Variable and parameters selection

select_parameters() can help you quickly select and retain the most relevant predictors using methods tailored for the model type.

lm(disp ~ ., data = mtcars) |>
  select_parameters() |>
  model_parameters()
#> Parameter   | Coefficient |     SE |            95% CI | t(26) |      p
#> -----------------------------------------------------------------------
#> (Intercept) |      141.70 | 125.67 | [-116.62, 400.02] |  1.13 | 0.270 
#> cyl         |       13.14 |   7.90 | [  -3.10,  29.38] |  1.66 | 0.108 
#> hp          |        0.63 |   0.20 | [   0.22,   1.03] |  3.18 | 0.004 
#> wt          |       80.45 |  12.22 | [  55.33, 105.57] |  6.58 | < .001
#> qsec        |      -14.68 |   6.14 | [ -27.31,  -2.05] | -2.39 | 0.024 
#> carb        |      -28.75 |   5.60 | [ -40.28, -17.23] | -5.13 | < .001

Citation

In order to cite this package, please use the following command:

citation("parameters")
To cite package 'parameters' in publications use:

  Lüdecke D, Ben-Shachar M, Patil I, Makowski D (2020). "Extracting,
  Computing and Exploring the Parameters of Statistical Models using
  R." _Journal of Open Source Software_, *5*(53), 2445.
  doi:10.21105/joss.02445 <https://doi.org/10.21105/joss.02445>.

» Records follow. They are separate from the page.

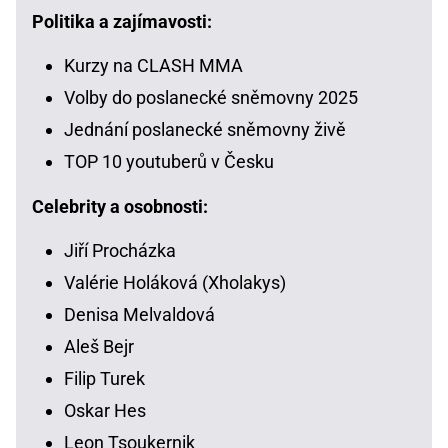
Politika a zajímavosti:
Kurzy na CLASH MMA
Volby do poslanecké sněmovny 2025
Jednání poslanecké sněmovny živě
TOP 10 youtuberů v Česku
Celebrity a osobnosti:
Jiří Procházka
Valérie Holáková (Xholakys)
Denisa Melvaldová
Aleš Bejr
Filip Turek
Oskar Hes
Leon Tsoukernik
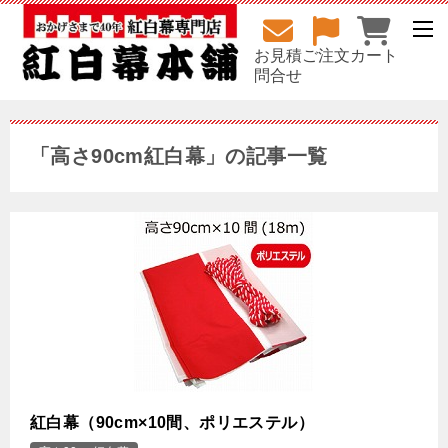
お見積
ご注文
カート
問合せ
「高さ90cm紅白幕」の記事一覧
紅白幕（90cm×10間、ポリエステル）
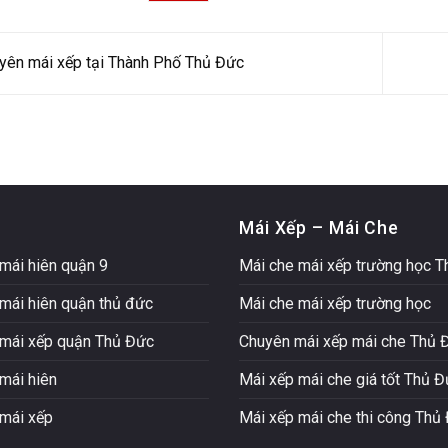
ên mái xếp tại Thành Phố Thủ Đức
Mái Xếp – Mái Che
mái hiên quận 9
Mái che mái xếp trường học 
mái hiên quận thủ đức
Mái che mái xếp trường học
mái xếp quận Thủ Đức
Chuyên mái xếp mái che Thủ 
mái hiên
Mái xếp mái che giá tốt Thủ 
mái xếp
Mái xếp mái che thi công Thủ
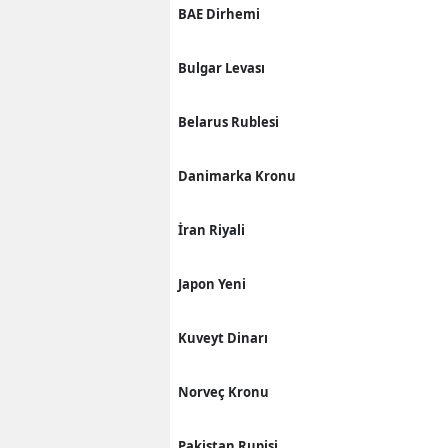
BAE Dirhemi
Bulgar Levası
Belarus Rublesi
Danimarka Kronu
İran Riyali
Japon Yeni
Kuveyt Dinarı
Norveç Kronu
Pakistan Rupisi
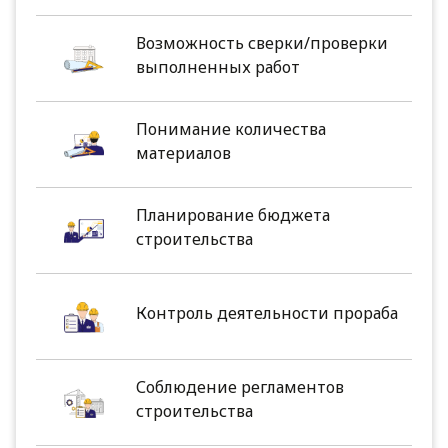
Возможность сверки/проверки
выполненных работ
Понимание количества
материалов
Планирование бюджета
строительства
Контроль деятельности прораба
Соблюдение регламентов
строительства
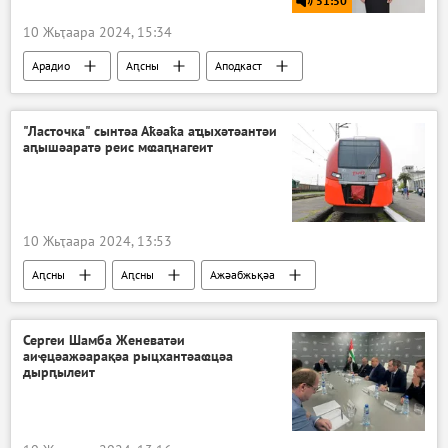
51:50
10 Жьҭаара 2024, 15:34
Арадио
Аԥсны
Аподкаст
"Ласточка" сынтәа Аҟәаҟа аҵыхәтәантәи
аԥышәаратә реис мҩаԥнагеит
10 Жьҭаара 2024, 13:53
Аԥсны
Аԥсны
Ажәабжьқәа
Сергеи Шамба Женеватәи
аиҿцәажәарақәа рыцхантәаҩцәа
дырԥылеит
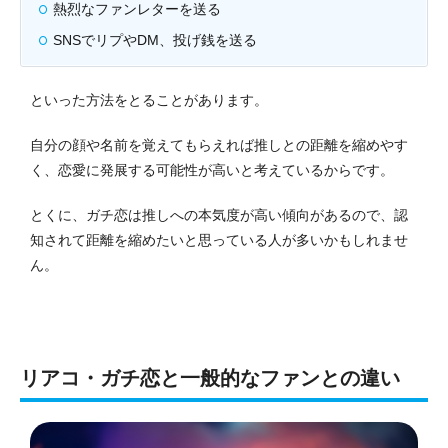
熱烈なファンレターを送る
SNSでリプやDM、投げ銭を送る
といった方法をとることがあります。
自分の顔や名前を覚えてもらえれば推しとの距離を縮めやす
く、恋愛に発展する可能性が高いと考えているからです。
とくに、ガチ恋は推しへの本気度が高い傾向があるので、認
知されて距離を縮めたいと思っている人が多いかもしれませ
ん。
リアコ・ガチ恋と一般的なファンとの違い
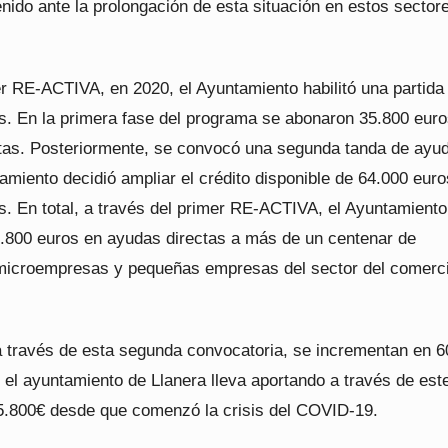
ido ante la prolongación de esta situación en estos sector
er RE-ACTIVA, en 2020, el Ayuntamiento habilitó una partida
s. En la primera fase del programa se abonaron 35.800 euro
tas. Posteriormente, se convocó una segunda tanda de ayu
amiento decidió ampliar el crédito disponible de 64.000 euro
s. En total, a través del primer RE-ACTIVA, el Ayuntamiento
.800 euros en ayudas directas a más de un centenar de
icroempresas y pequeñas empresas del sector del comerci
a través de esta segunda convocatoria, se incrementan en 
 el ayuntamiento de Llanera lleva aportando a través de est
.800€ desde que comenzó la crisis del COVID-19.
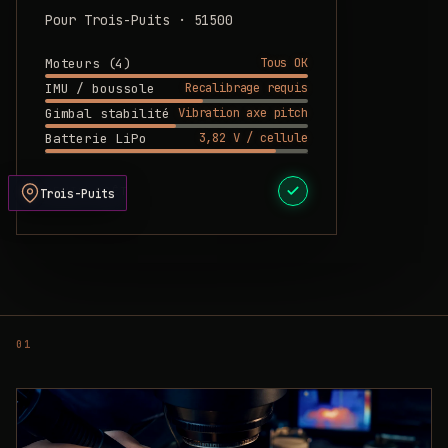
Pour Trois-Puits · 51500
Tous OK
Moteurs (4)
Recalibrage requis
IMU / boussole
Vibration axe pitch
Gimbal stabilité
3,82 V / cellule
Batterie LiPo
DEVIS PRÊT
Trois-Puits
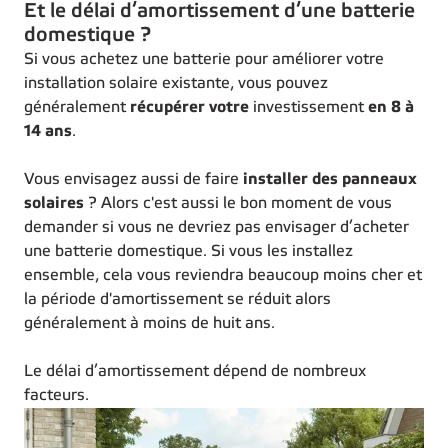
Et le délai d’amortissement d’une batterie
domestique ?
Si vous achetez une batterie pour améliorer votre
installation solaire existante, vous pouvez
généralement
récupérer votre
investissement
en 8 à
14 ans
.
Vous envisagez aussi de faire
installer des panneaux
solaires
? Alors c'est aussi le bon moment de vous
demander si vous ne devriez pas envisager d’acheter
une batterie domestique. Si vous les installez
ensemble, cela vous reviendra beaucoup moins cher et
la période d'amortissement se réduit alors
généralement à moins de huit ans.
Le délai d’amortissement dépend de nombreux
facteurs.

A BibTeX entry for LaTeX users is

  @Article{,
    title = {Extracting, Computing and Exploring the Parameters of Statistical Models using {R}.},
    volume = {5},
    doi = {10.21105/joss.02445},
    number = {53},
    journal = {Journal of Open Source Software},
    author = {Daniel Lüdecke and Mattan S. Ben-Shachar and Indrajeet Patil and Dominique Makowski},
    year = {2020},
    pages = {2445},
  }

Code of Conduct

Please note that the parameters project is released with a Contributor Code of Conduct. By contributing to this project, you agree to abide by its terms.